When I came to Wageningen University, in 1998, asking around for what professional profiles educational programs were preparing, colleagues reacted as if I was cursing in the church. The general belief was that Wageningen programs had nothing to do with professions. Students were introduced in science domains, which was believed to be quite different. When I noted that massive educational programs at universities like law and medicine were also introducing students into science domains and preparing them for professions, I did not meet a lot of understanding.
Now, Wageningen University, like many others, are realising that sound scientific education and preparation for society can go hand. It is now fashionable to think about performance requirements which are set by employers and professions and to align educational programs along the lines of broad roles, of which becoming a researcher is only one. Engineer, Manager, Consultant, Policy Expert and Teacher are others.

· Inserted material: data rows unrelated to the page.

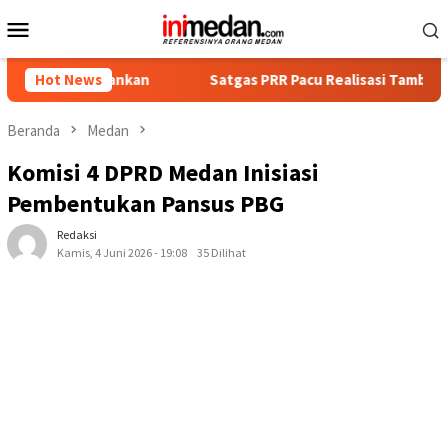
Loncat
Menu
ke
Mobile
konten
iamankan
Hot News
Satgas PRR Pacu Realisasi Tambahan TKD Aceh Rp
Beranda
Medan
Komisi 4 DPRD Medan Inisiasi
Pembentukan Pansus PBG
Redaksi
Kamis, 4 Juni 2026 - 19:08
35 Dilihat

Do we really need the word ‘competence’ to make educational programs relevant for society, and prepare graduates for a changing world, and to contribute to innovation and transformation? Not really. The Dutch competence-based qualification structure is being transformed into a job-oriented qualification structure. But the principles of formulating an education philosophy, developing a coherent curriculum design, and aligning educational programs to the needs of society remain important. Program objectives, curriculum content, the organisation of studies and the assessment of educational achievement are the core educational design components, and have to be considered in relationship to one another. Unfortunately many educational innovations or so-called improvements fail because there is one-sided attention to one of the core design components. Do we need competent graduates? Yes, of course. Why? Because having a professional license and being a good professional are not necessarily the same.
The complaints about competence-based education that were expressed during the last years are a bit paradoxical in this respect. The complaints were that the educational programs were having too few contact hours for students, that students were left alone, and that there was overreliance on self-regulation. Those program characteristics were however not an intrinsic element of the competence-based education philosophy. This philosophy was used to implement budget cuts in certain cases.
Recently more and more cases of lowering educational standards are revealed. Students received diplomas for educational programs of professional universities which were not really at the level of higher education. But, isn’t competence just the key issue here? Students should not only get a license, their educational institute has to warrant that their graduates are capable, have the expected and agreed level of expertise, and be able to perform according standards that are set. Intensified attention to exams and assessments as a result of the scandals of lowering program requirements is right. But as a result of that, educational objectives, content and organisation, including learning processes should also be scrutinized for level and coherence.
Then again, do we need the concept of competence? Given the issues raised here, I think yes, we need it. To warrant that graduates are really professional, and to provide educational technology to enable that. Besides, we cannot escape the notion of competence in education, as the European Union has integrated competence in the European Qualification Framework. Although, the way in which that was done creates as many questions as answers, but that is a whole other story.